運動 

かつて「運動」というと、「丈夫で体力が有り余っている人がやるもの」という考え方がありました。しかし、今は見直されて「運動処方」という意味でも浸透してきました。これは当然のことだと思います。早朝、近くの公園に行くと、運動しているのは中高年の方ばかりで、若い人はほとんど見られません。「最近の高齢者は元気だから・・」という声も聞かれますが、それも理由のひとつでしょう。しかし、主たる理由は「運動をしないことによる、身体の衰えを自覚するようになるため」です。

〇高齢になってくると、若い頃に比べて身体が弱ってきます。胃腸の機能が落ちれば消化吸収が悪くなるため、お腹がすきません。
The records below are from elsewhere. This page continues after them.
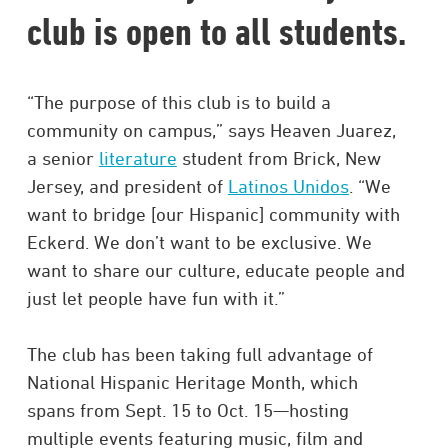
club is open to all students.
“The purpose of this club is to build a
community on campus,” says Heaven Juarez,
a senior
literature
student from Brick, New
Jersey, and president of
Latinos Unidos
. “We
want to bridge [our Hispanic] community with
Eckerd. We don’t want to be exclusive. We
want to share our culture, educate people and
just let people have fun with it.”
The club has been taking full advantage of
National Hispanic Heritage Month, which
spans from Sept. 15 to Oct. 15—hosting
multiple events featuring music, film and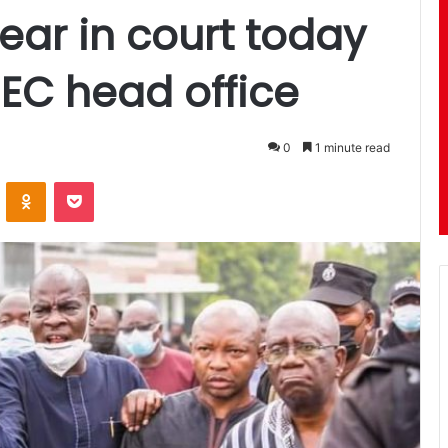
ar in court today
 EC head office
0
1 minute read
ontakte
Odnoklassniki
Pocket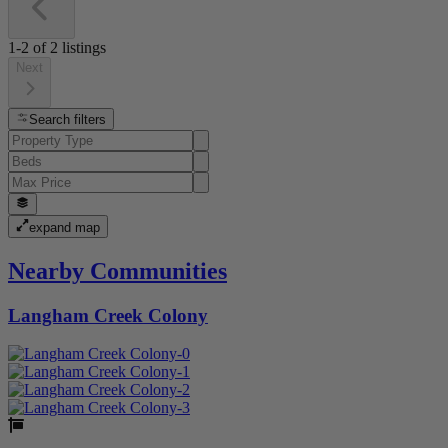
1-2
of
2
listings
Next
Search filters
expand map
Nearby Communities
Langham Creek Colony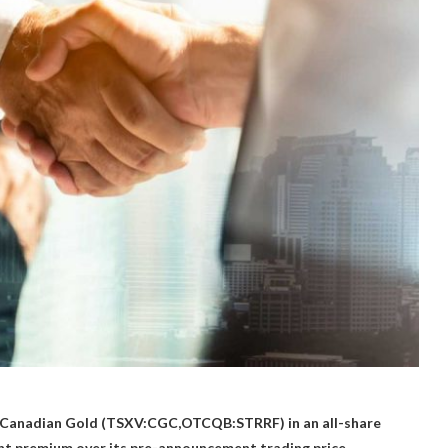
Canadian Gold (TSXV:CGC,OTCQB:STRRF) in an all-share
ent premium over its pre-announcement trading price.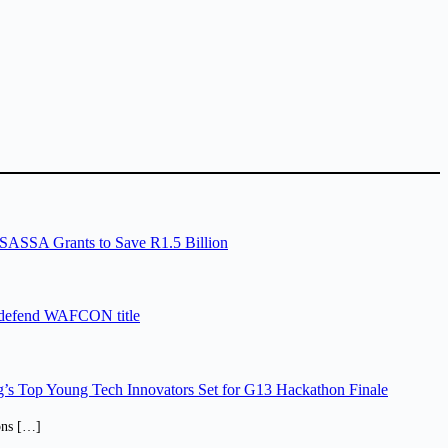
SASSA Grants to Save R1.5 Billion
 defend WAFCON title
’s Top Young Tech Innovators Set for G13 Hackathon Finale
ions […]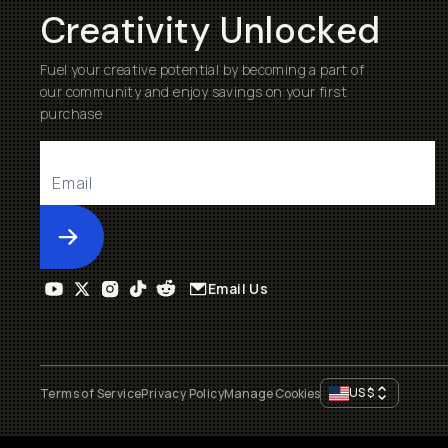
Creativity Unlocked
Fuel your creative potential by becoming a part of
our community and enjoy savings on your first
purchase
Submit
Email Us
US
$
Terms of Service
Privacy Policy
Manage Cookies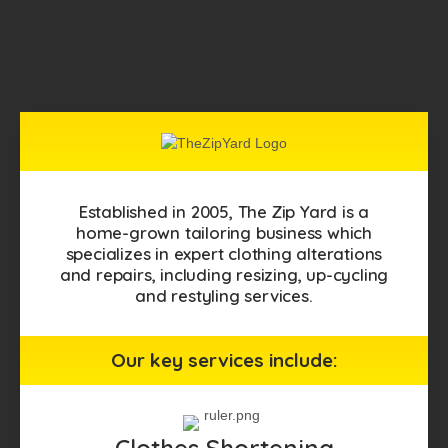
Established in 2005, The Zip Yard is a
home-grown tailoring business which
specializes in expert clothing alterations
and repairs, including resizing, up-cycling
and restyling services.
Our key services include:
Clothes Shortening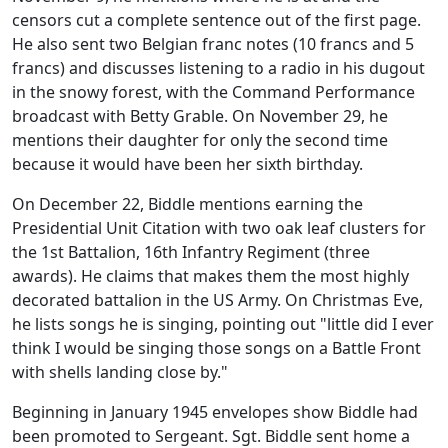
censors cut a complete sentence out of the first page.
He also sent two Belgian franc notes (10 francs and 5
francs) and discusses listening to a radio in his dugout
in the snowy forest, with the Command Performance
broadcast with Betty Grable. On November 29, he
mentions their daughter for only the second time
because it would have been her sixth birthday.
On December 22, Biddle mentions earning the
Presidential Unit Citation with two oak leaf clusters for
the 1st Battalion, 16th Infantry Regiment (three
awards). He claims that makes them the most highly
decorated battalion in the US Army. On Christmas Eve,
he lists songs he is singing, pointing out "little did I ever
think I would be singing those songs on a Battle Front
with shells landing close by."
Beginning in January 1945 envelopes show Biddle had
been promoted to Sergeant. Sgt. Biddle sent home a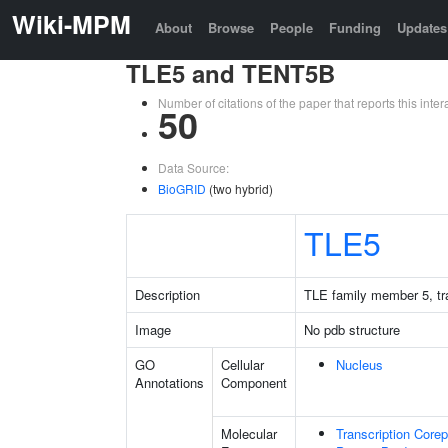
Wiki-MPM
About
Browse
People
Funding
Updates
TLE5 and TENT5B
Number of citations of the paper that reports this in
50
Data Source:
BioGRID
(two hybrid)
TLE5
Description
TLE family member 5, tra
Image
No pdb structure
GO
Cellular
Nucleus
Annotations
Component
Molecular
Transcription Corep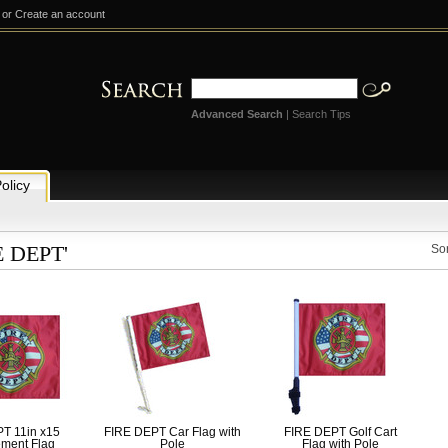
or
Create an account
Advanced Search
|
Search Tips
olicy
E DEPT'
Sor
T 11in x15
FIRE DEPT Car Flag with
FIRE DEPT Golf Cart
ment Flag
Pole
Flag with Pole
また、足がもろくなることを自覚するようになり、つまずいたり、転んだりすることも多く、出て歩くのが苦になり、家にとじこもりがちなります。高齢者は、これらを防ぐために運動がかかせないことを、身をもって自覚しているのです。運動すればお腹がすくので、食べるものもおいしく感じます。また、ウォーキングなどで足を鍛えれば、つまずいたり転んだりすることも少なくなり、何よりも歩くことが苦にならなくなり、「今日は天気が良いから出かけてみよう」などという積極的な思考も生まれてきます。その結果、家族や友人などの人間関係にも好影響をもたらし、生活全般において活性化されます。これが若くて体力旺盛なときは、そうは考えません。運動しなくてもお腹はすくし、足がもろくなることも、それほど自覚しなくて済みます。身体の衰えを自覚しないため、少しくらい運動しなくても特に不便はなく、必要性を感じないのです。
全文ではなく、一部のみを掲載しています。